Project

Chinese Philosophy and its Religious Minorities: ethnicity, religion, and national identity in modern Chinese thought and the discipline of "ethnic minority philosophies"

Code
3E002420
Duration
01 November 2020 → 31 October 2024
Funding
Research Foundation - Flanders (FWO)
Research disciplines
  • Humanities and the arts
    • Philosophy of religion
    • History of philosophy
    • Philosophy not elsewhere classified
    • History of religions, churches and theology
    • Other philosophy, ethics and religious studies not elsewhere classified
Keywords
contemporary Chinese philosophy religion in modern China ethnicity in modern Chinese intellectual history Chinese 20th Century Contemporary Comparative Language and text analysis Far East History Religion Interculturalism Philosophy
 
Project description

This project seeks to rethink the history of modern Chinese thought by providing the first ever study of the academic discipline of “ethnic minority philosophies” in the People’s Republic of China. It will focus on the much neglected relation between the imported categories of “philosophy” and “religion” and conceptions of ethnicity in twentieth-century and contemporary Chinese thought. The field of ethnic minority philosophies emerged in the 1980s after the Maoist period, but can be traced back to earlier conceptions of the nexus between philosophical, religious, and ethnic identity in the work of the first generations of academically trained Chinese philosophers in the Republican era (1911-1949). This relatively new discipline reflects the increasing ideological and institutional pressure to which (religious) minorities are subject in contemporary China. As such, the problem of "minority philosophy" will be studied against the backdrop of the ongoing revival of Confucian philosophy as a "civil religion" in the People's Republic.

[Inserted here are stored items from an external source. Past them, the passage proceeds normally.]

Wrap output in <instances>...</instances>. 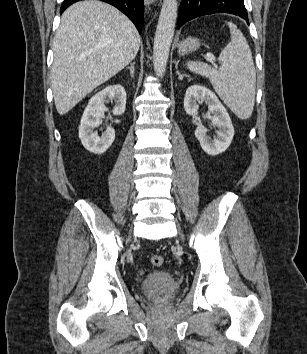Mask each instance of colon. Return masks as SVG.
<instances>
[{
	"label": "colon",
	"instance_id": "5ec220e1",
	"mask_svg": "<svg viewBox=\"0 0 307 354\" xmlns=\"http://www.w3.org/2000/svg\"><path fill=\"white\" fill-rule=\"evenodd\" d=\"M151 263L156 267H160L164 263V258L161 255L155 254L151 257Z\"/></svg>",
	"mask_w": 307,
	"mask_h": 354
}]
</instances>
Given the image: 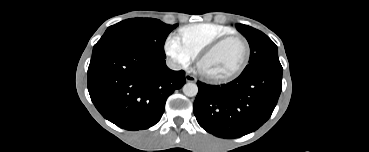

The project is organized around three central questions: 1) How has modern Chinese philosophy conceived of its relation to religion and ethnicity? 2) How did "ethnic minority philosophy" come into existence and what is its broader relevance for Chinese intellectual history? 3) What can the triangular relation between philosophy, religion, and ethnicity teach us about the practice and conditions of philosophy in contemporary China?